Historic signing of MLK National Holiday Law remembered
For countless Americans, April 4 always will be the day associated with the assassination of the Rev. Dr. Martin King, Jr., a tragedy on par with the killings of U.S. presidents.
Dr. King’s death prompted the successful community and political drive to establish a national holiday in his honor. When the late President Ronald Reagan signed the legislation making the third Monday in January the day set aside to honor Dr. King, it marked the first time an African American had a national holiday named for him.
The late U.S. Congresswoman Katie Hall was instrumental in getting the legislation through Congress and in front of Reagan. On Nov. 2, 1983 Mrs. Hall stood in the Rose Garden with President Reagan when he signed this historic HR 3706. The bill had passed 338-90 in the U.S. House of Representatives, and by a 78-22 margin in the U.S. Senate.

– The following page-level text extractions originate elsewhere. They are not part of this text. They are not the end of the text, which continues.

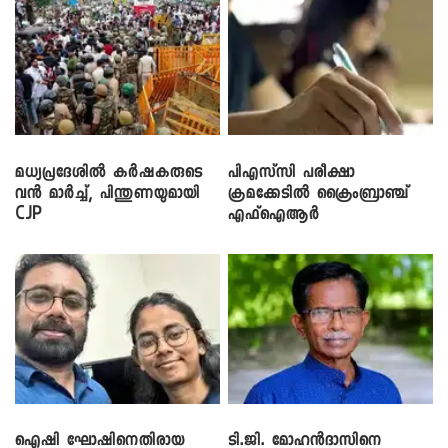
മധ്യപ്രദേശിൽ കർഷകരുടെ
പിഎസ്‌സി പരീക്ഷാ
വൻ മാർച്ച്, പിന്തുണയുമായി
ക്രമക്കേ‌ടിൽ ക്രൈംബ്രാഞ്ച്
CJP
എഫ്ഐആർ
ഐഷി ഘോഷിനെതിരായ
ടി.ജി. മോഹൻദാസിനെ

As a means of recognizing the historic significance of Mrs. Hall’s contribution, a foundation established in her memory will honor President Reagan, America’s 40th president Saturday, April 5 at Gary’s Genesis Center at 11 a.m.
The second annual scholarship luncheon will feature Lake County Central Committee Chairman Dan Demuluc accepting the foundation’s award on behalf of former First Lady Nancy Reagan.
According to a family spokesperson, “Mrs. Reagan is especially pleased that the Board of Directors of the Katie Hall Educational Foundation is honoring her husband.”
Mrs. Reagan said in a statement the former First Lady further stated, “I applaud organizations, such as the Katie Hall Educational Foundation, for recognizing the successful efforts of President Reagan and Representative Katie Hall, in proclaiming Dr. Martin Luther King, Jr.’s birthday a legal national holiday.”
Michael Neal, Chairman of the State Young Republicans; Treasurer Andy Qunell of the Lake County Republican Central Committee; and Indiana State Representative Rick Niemeyer are some of the officials, who will be attending the April 5 luncheon.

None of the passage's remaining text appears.